Artemisinin-resistant malaria surfaces in India
Poses major challenge against the global fight against the mosquito-borne disease.
doi:10.1038/nindia.2018.151 Published online 19 November 2018
Medical researchers have reported the first Indian cases1 of malaria resistant to the top line anti-malarial drug artemisinin. The finding assumes significance as India sits in the middle of the world's malaria corridor — cutting from Southeast Asia to Africa — already threatened by such drug resistance.
In what joins the dots for artemisinin resistance — a stumbling block in the global fight against the mosquito-borne disease — the researchers have identified 20 malaria patients in the eastern Indian state of West Bengal resistant to the standard combination drug therapy of artesunate–sulfadoxine–pyrimethamine.
While anaylsing data from 362 patients infected with the malaria-causing Plasmodium falciparum, researchers from Vidyasagar University, Midnapore, Calcutta School of Tropical Medicine, Kolkata and National Centre for Cell Science, Pune found that blood samples of 20 of these patients continued to harbour malarial parasites even after three days of artemisinin-based combination treatment.

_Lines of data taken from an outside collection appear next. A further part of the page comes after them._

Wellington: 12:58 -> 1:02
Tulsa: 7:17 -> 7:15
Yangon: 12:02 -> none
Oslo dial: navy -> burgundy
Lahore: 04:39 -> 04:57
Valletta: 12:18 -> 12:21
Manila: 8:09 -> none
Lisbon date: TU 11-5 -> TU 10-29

However, they successfully treated the drug-resistant patients with a more effective combination therapy of artemether-lumefantrine. The researchers say this therapy worked due to two factors: the high efficacy of lumefantrine and higher number of required artemisinin doses, which was six in this case (artesunate is generally used for three doses).
The World Health Organisation recommends five different combination therapies. These combination therapies have one fast acting compound of artemisinin, such as artesunate or artemether, along with a slow acting drug that can wipe off residual parasites in the bloodstream over a longer period. WHO is now considering the use of artesunate-pyronaridine, a new therapy ratified by the European Medicines Agency (EMA), in areas where other combination therapies are failing.

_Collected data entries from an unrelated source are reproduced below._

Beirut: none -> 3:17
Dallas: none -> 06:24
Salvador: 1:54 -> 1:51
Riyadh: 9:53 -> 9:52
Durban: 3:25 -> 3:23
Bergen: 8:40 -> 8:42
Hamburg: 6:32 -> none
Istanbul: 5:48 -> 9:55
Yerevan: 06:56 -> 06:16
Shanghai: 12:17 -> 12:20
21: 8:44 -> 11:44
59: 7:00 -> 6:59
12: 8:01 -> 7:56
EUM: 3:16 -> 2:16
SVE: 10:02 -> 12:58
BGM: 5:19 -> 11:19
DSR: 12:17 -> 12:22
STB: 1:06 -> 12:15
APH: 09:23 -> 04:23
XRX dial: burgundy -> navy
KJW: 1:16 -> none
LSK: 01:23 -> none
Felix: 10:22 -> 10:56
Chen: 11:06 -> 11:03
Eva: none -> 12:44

The researchers, led by Somenath Roy, professor of human physiology at the Vidyasagar University, concluded that artemisinin cleared the majority of parasite within five hours but the remaining parasite was cleared by longer acting drugs. "Here longer acting drugs sulfadoxine-pyrimethamine were unable to clear the parasite biomass, which leads to partial artemisinin resistance as well late treatment failure,” said co-author, Sabyasachi Das, presently a physiology lecturer in the Faculty of Medicine at Lincoln University College, Malaysia.
The researchers also report some previously unseen mutations in the kelch13 gene, which is important in the molecular epidemiology of decreased artemisinin effectiveness.
"The study statistically and experimentally identifies the emergence of probable partial artemisinin resistance in the malaria parasite Plasmodium falciparum in eastern India for the first time," Roy told Nature India.
The researchers undertook two separate studies — first, in the lower Ganges delta of Bengal, where they found five out of 136 patients resistant to artemisinin-based therapy; and second, in the Purulia, Bankura, Midnapore, and Kolkata districts of West Bengal, which threw up 15 resistant cases out of 226. The second study has been accepted by the journal Clinical Infectious Diseases and is awaiting publication.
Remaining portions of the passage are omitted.